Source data

* * * * * * *

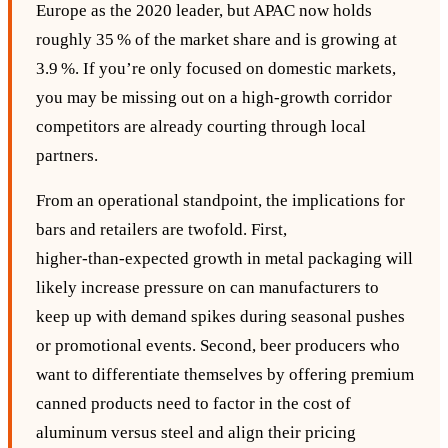
Europe as the 2020 leader, but APAC now holds
roughly 35 % of the market share and is growing at
3.9 %. If you’re only focused on domestic markets,
you may be missing out on a high‑growth corridor
competitors are already courting through local
partners.
From an operational standpoint, the implications for
bars and retailers are twofold. First,
higher‑than‑expected growth in metal packaging will
likely increase pressure on can manufacturers to
keep up with demand spikes during seasonal pushes
or promotional events. Second, beer producers who
want to differentiate themselves by offering premium
canned products need to factor in the cost of
aluminum versus steel and align their pricing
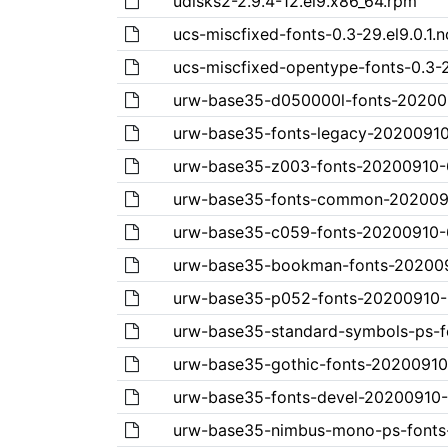
udisks2-2.9.4-12.el9.x86_64.rpm
ucs-miscfixed-fonts-0.3-29.el9.0.1.
ucs-miscfixed-opentype-fonts-0.3-2
urw-base35-d050000l-fonts-2020091
urw-base35-fonts-legacy-20200910-
urw-base35-z003-fonts-20200910-6.
urw-base35-fonts-common-20200910
urw-base35-c059-fonts-20200910-6.
urw-base35-bookman-fonts-2020091
urw-base35-p052-fonts-20200910-6.
urw-base35-standard-symbols-ps-fo
urw-base35-gothic-fonts-20200910-
urw-base35-fonts-devel-20200910-6
urw-base35-nimbus-mono-ps-fonts-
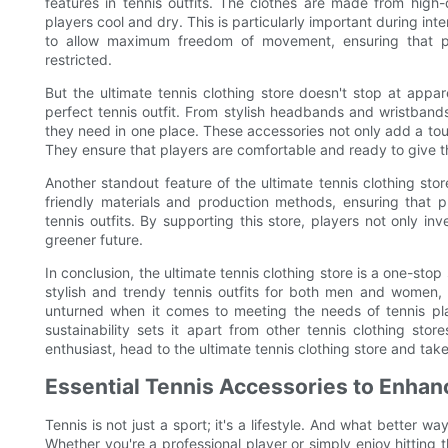
features in tennis outfits. The clothes are made from high
players cool and dry. This is particularly important during i
to allow maximum freedom of movement, ensuring that pl
restricted.
But the ultimate tennis clothing store doesn't stop at appar
perfect tennis outfit. From stylish headbands and wristband
they need in one place. These accessories not only add a touch
They ensure that players are comfortable and ready to give t
Another standout feature of the ultimate tennis clothing store
friendly materials and production methods, ensuring that 
tennis outfits. By supporting this store, players not only inv
greener future.
In conclusion, the ultimate tennis clothing store is a one-stop
stylish and trendy tennis outfits for both men and women, 
unturned when it comes to meeting the needs of tennis p
sustainability sets it apart from other tennis clothing stor
enthusiast, head to the ultimate tennis clothing store and take
Essential Tennis Accessories to Enha
Tennis is not just a sport; it's a lifestyle. And what better 
Whether you're a professional player or simply enjoy hitting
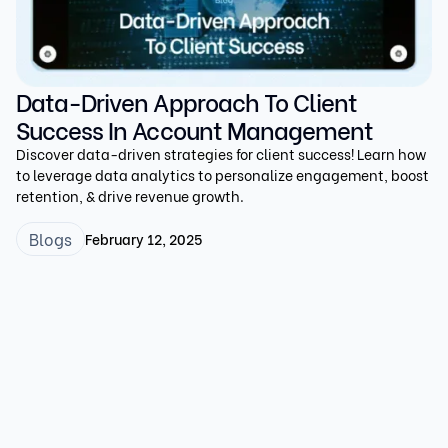
Data-Driven Approach To Client
Success In Account Management
Discover data-driven strategies for client success! Learn how
to leverage data analytics to personalize engagement, boost
retention, & drive revenue growth.
Blogs
February 12, 2025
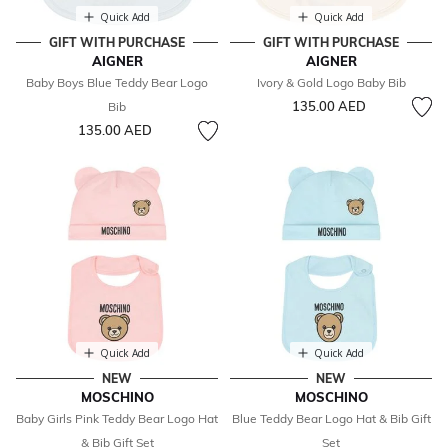
Quick Add
Quick Add
GIFT WITH PURCHASE
GIFT WITH PURCHASE
AIGNER
AIGNER
Baby Boys Blue Teddy Bear Logo
Ivory & Gold Logo Baby Bib
135.00 AED
Bib
135.00 AED
Quick Add
Quick Add
NEW
NEW
MOSCHINO
MOSCHINO
Baby Girls Pink Teddy Bear Logo Hat
Blue Teddy Bear Logo Hat & Bib Gift
& Bib Gift Set
Set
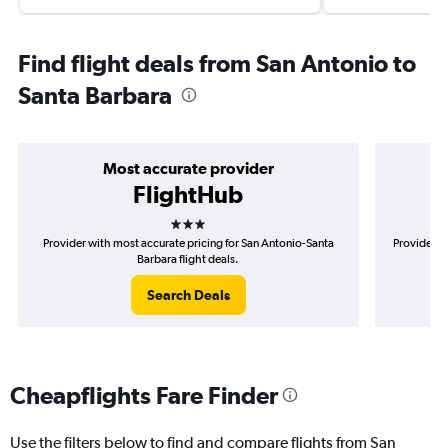
Find flight deals from San Antonio to
Santa Barbara
Most accurate provider
FlightHub
3 stars
Provider with most accurate pricing for San Antonio-Santa
Provider m
Barbara flight deals.
Search Deals
Cheapflights Fare Finder
Use the filters below to find and compare flights from San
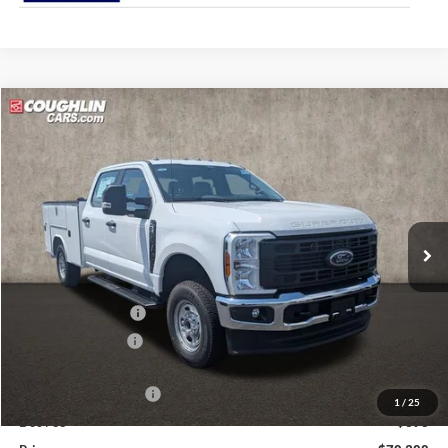
Compare Vehicle
$70,388
2026
Ford F-250SD
XL
PRICE
Coughlin Ford of Pataskala
VIN:
1FD7W2BA6TEE86699
Stock:
JM4942F
Ext.
Int.
In Stock
Less
MSRP:
$59,230
Dealer Accessories
$13,495
Coughlin Discount:
-$1,735
Coughlin Price:
$70,990
Retail Customer Cash
-$1,000
1
/
25
Doc Fee
$398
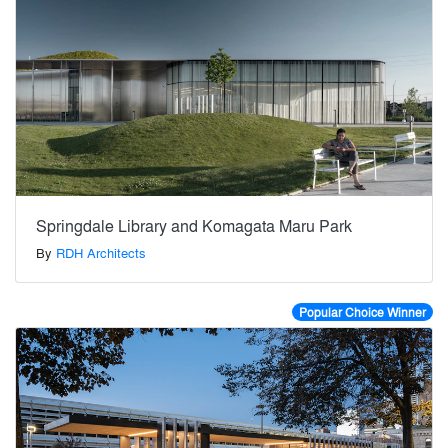
Springdale Library and Komagata Maru Park
By
RDH Architects
Popular Choice Winner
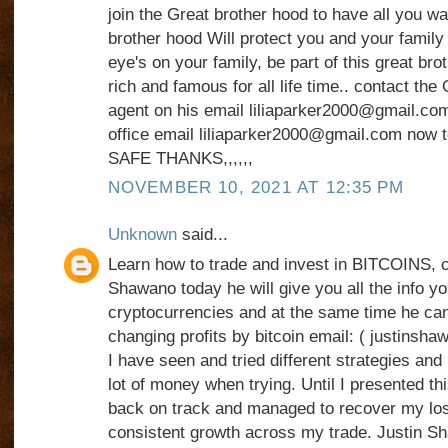
join the Great brother hood to have all you want
brother hood Will protect you and your family 
eye's on your family, be part of this great bro
rich and famous for all life time.. contact the
agent on his email liliaparker2000@gmail.com
office email liliaparker2000@gmail.com now t
SAFE THANKS,,,,,,
NOVEMBER 10, 2021 AT 12:35 PM
Unknown
said...
Learn how to trade and invest in BITCOINS, c
Shawano today he will give you all the info y
cryptocurrencies and at the same time he can
changing profits by bitcoin email: ( justin
I have seen and tried different strategies and 
lot of money when trying. Until I presented thi
back on track and managed to recover my los
consistent growth across my trade. Justin Sh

* * * * * * *

> [Exercise aim]: Return only the lines running from the start of the entries above to the line that contains "likely increase pressure", inclusive, and omit every picture.

> [Response below]:
Europe as the 2020 leader, but APAC now holds
roughly 35 % of the market share and is growing at
3.9 %. If you’re only focused on domestic markets,
you may be missing out on a high‑growth corridor
competitors are already courting through local
partners.
From an operational standpoint, the implications for
bars and retailers are twofold. First,
higher‑than‑expected growth in metal packaging will
likely increase pressure on can manufacturers to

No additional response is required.